A cat, crouched low in the grass, watched the acrobatics of a low-hanging squirrel; the squirrel no doubt aware its antics were being closely scrutinized. The first time Rainey had encountered this moment—during his journey towards death—he had read it wrong. He had thought the cat desired a kill. Now he understood. It was a game. The squirrel teased, the cat chased, the squirrel got away. The cat tried harder next time. It was a game cat and squirrel devised to amuse themselves. To think Rainey had had to see things backward to finally see them correctly.

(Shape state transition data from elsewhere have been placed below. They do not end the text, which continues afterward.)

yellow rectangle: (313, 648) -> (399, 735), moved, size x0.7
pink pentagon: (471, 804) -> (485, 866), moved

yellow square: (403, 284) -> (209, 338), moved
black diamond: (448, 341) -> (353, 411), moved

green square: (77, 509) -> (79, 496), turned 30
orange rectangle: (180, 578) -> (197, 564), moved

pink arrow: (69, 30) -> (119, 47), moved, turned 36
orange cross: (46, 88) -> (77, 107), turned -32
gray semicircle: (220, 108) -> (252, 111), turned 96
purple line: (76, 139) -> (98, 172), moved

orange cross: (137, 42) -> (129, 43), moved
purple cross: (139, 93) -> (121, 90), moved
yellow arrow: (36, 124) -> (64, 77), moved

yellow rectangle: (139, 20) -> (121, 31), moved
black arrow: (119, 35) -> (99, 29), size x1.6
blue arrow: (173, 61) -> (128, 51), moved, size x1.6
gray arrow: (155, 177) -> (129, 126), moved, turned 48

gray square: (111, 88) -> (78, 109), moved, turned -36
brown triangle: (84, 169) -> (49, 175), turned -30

Rainey removed the hat shading his vision and looked towards the sun. In a few hours it would set in the east. Like a silent bomb it would explode in crimsons and purples, a golden yellow reflecting off the cloud's underbelly. One day, Rainey thought, a skinny sad-eyed man would climb down from his cross and carry it away to be made into a tree. After talking backwards for three years, the wise bearded fool would disappear into the wilderness, and rightly so. Rainey smiled at the thought. Removing a wineglass from his lips, he leaned back and smiled into the warm reassuring sunglow. Overhead a flock of geese had formed a V, no doubt returning from some long journey in search of a warmer climate.